Article 461 of the Civil Procedure Law allows a judgement to be appealed by the party that initially would not have done so, but takes advantage of the fact that the other party does so. In this case a separate appeal is filed without limits as to its scope and effects.
The reason for this possibility is a concession to the litigant who initially did not appeal, although his claims were not fully satisfied by the judgement, to rethink his initial decision not to appeal as consequence of the fact that his opponent has appealed.
This means that if the opponent had not decided to appeal, the judgement would have been final and unassailable.

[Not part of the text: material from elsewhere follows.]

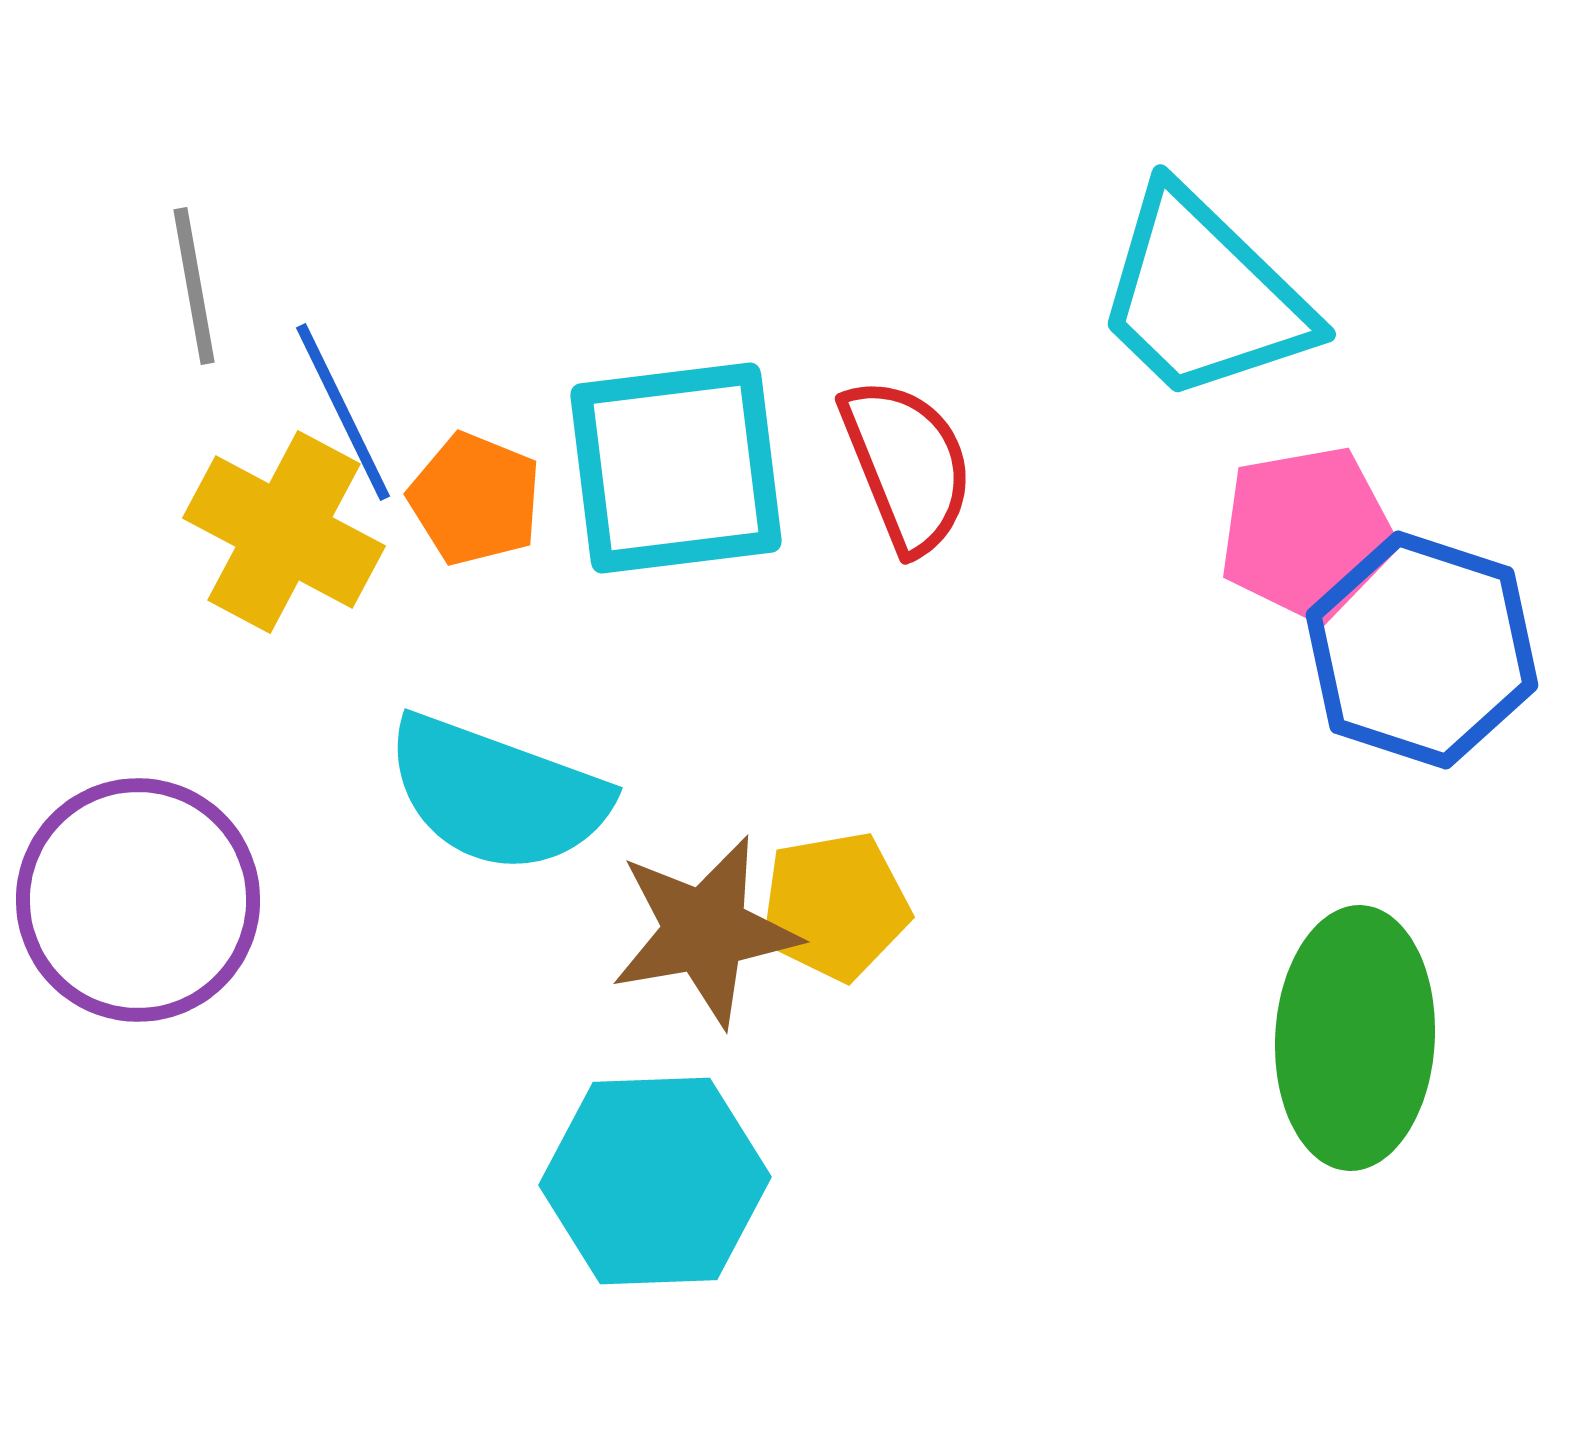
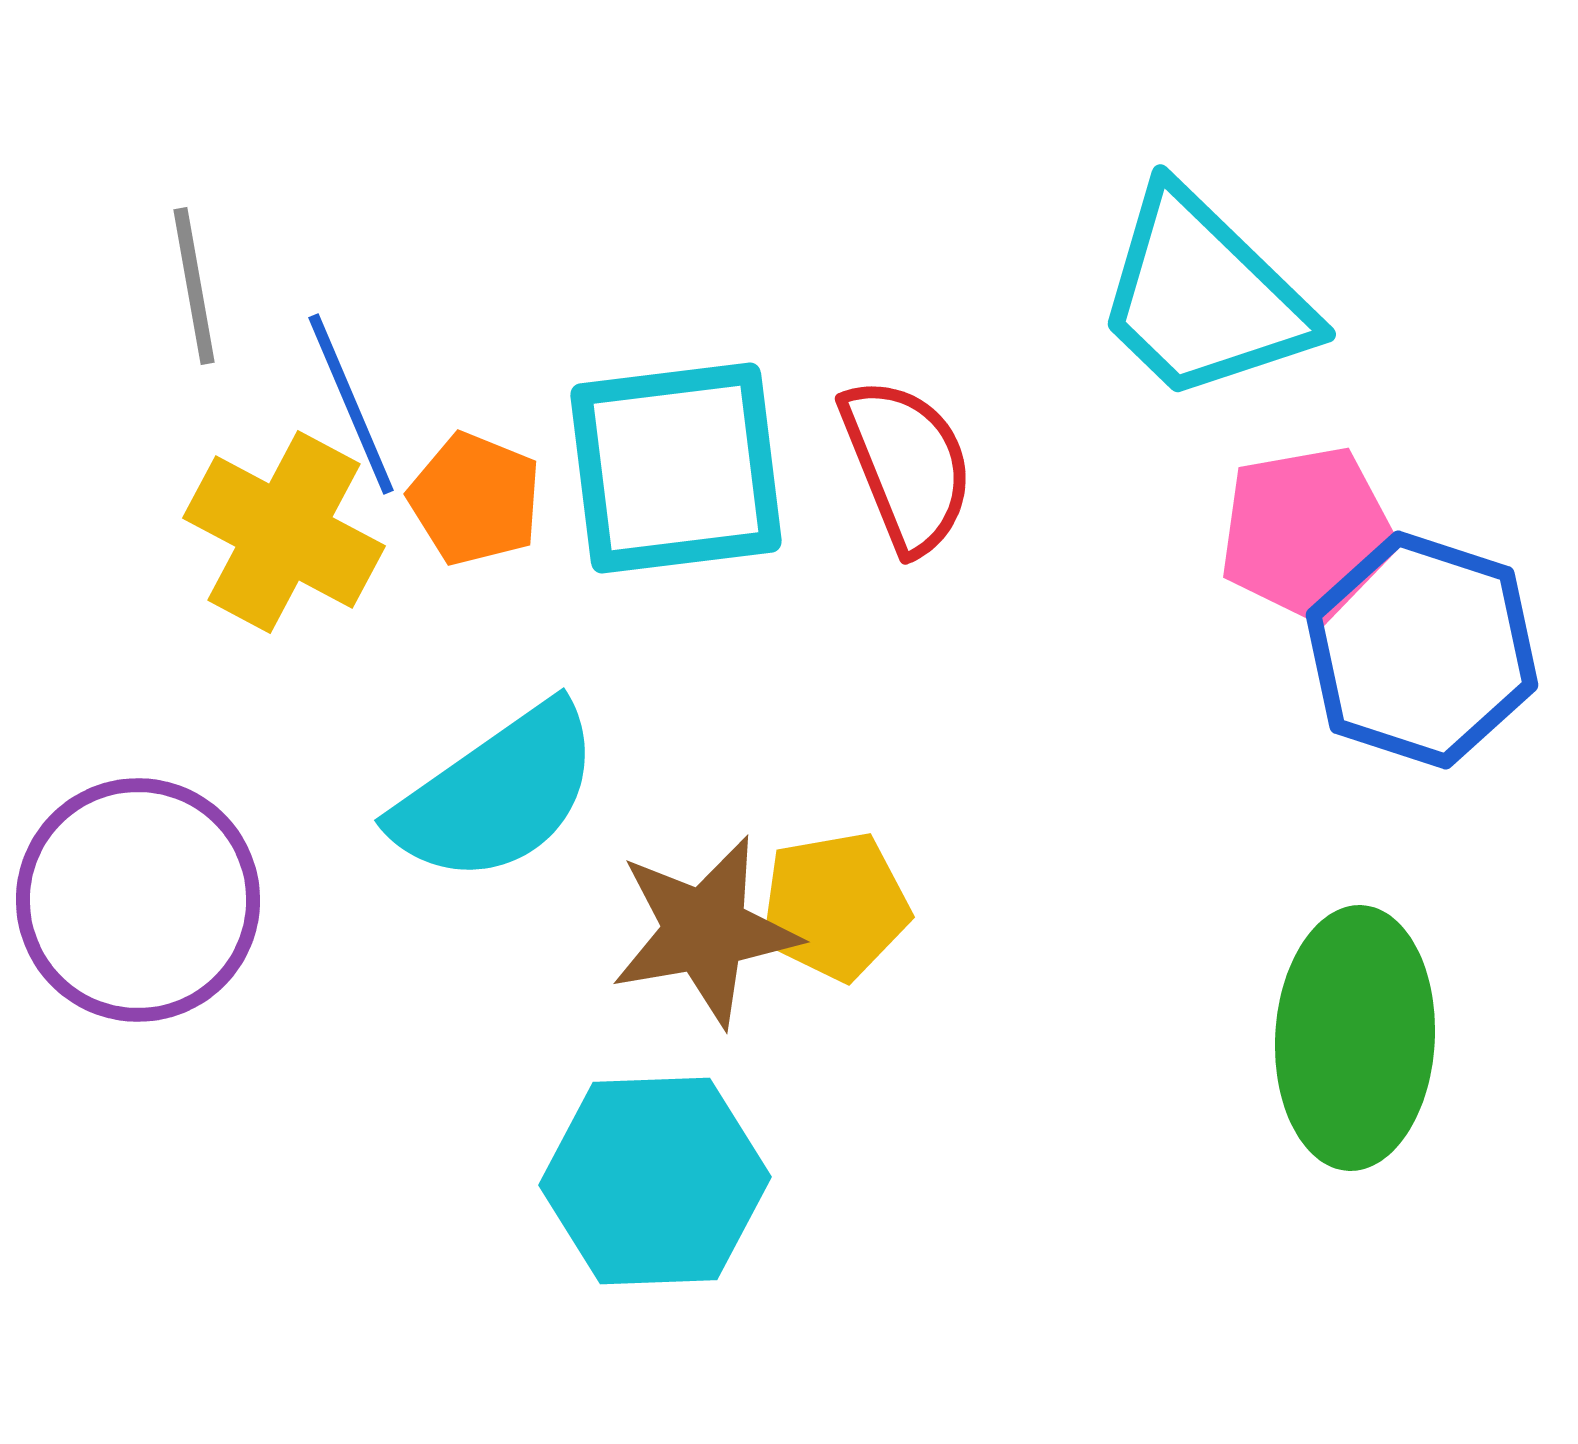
blue line: moved 8 px right, 8 px up; rotated 3 degrees clockwise
cyan semicircle: rotated 55 degrees counterclockwise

Since the judgement was appealed, the Civil Procedure Law moves away from the principle of estoppel and allows the appellee to have the opportunity conferred by the opposing party's appeal to challenge, in turn, the judgement. The appeal would concern what the appellee deems unfavourable and what he would have conformed with if it had not been because the opposing party appealed.
This means that the appeal prevents the existence of formal res judicata and the appellee becomes an appellant at one and the same time and the content of his challenge is not limited by the content of the appeal filed by the other party.
The Court of Appeal shall have full powers to study and deal with the issues indicated in the writ challenging the judgement.
However, it must be borne in mind that the judgement can only be challenged when the Court serves the appeal of the opposing party.
Thus, if there is only one plaintiff and one defendant, there would be no problem of interpretation because the law provides for the notification of the appeal in writing to the other party. Consequently, at the time of opposition to it, the judgement may be challenged and the appeal be subsequently served to the main appellant.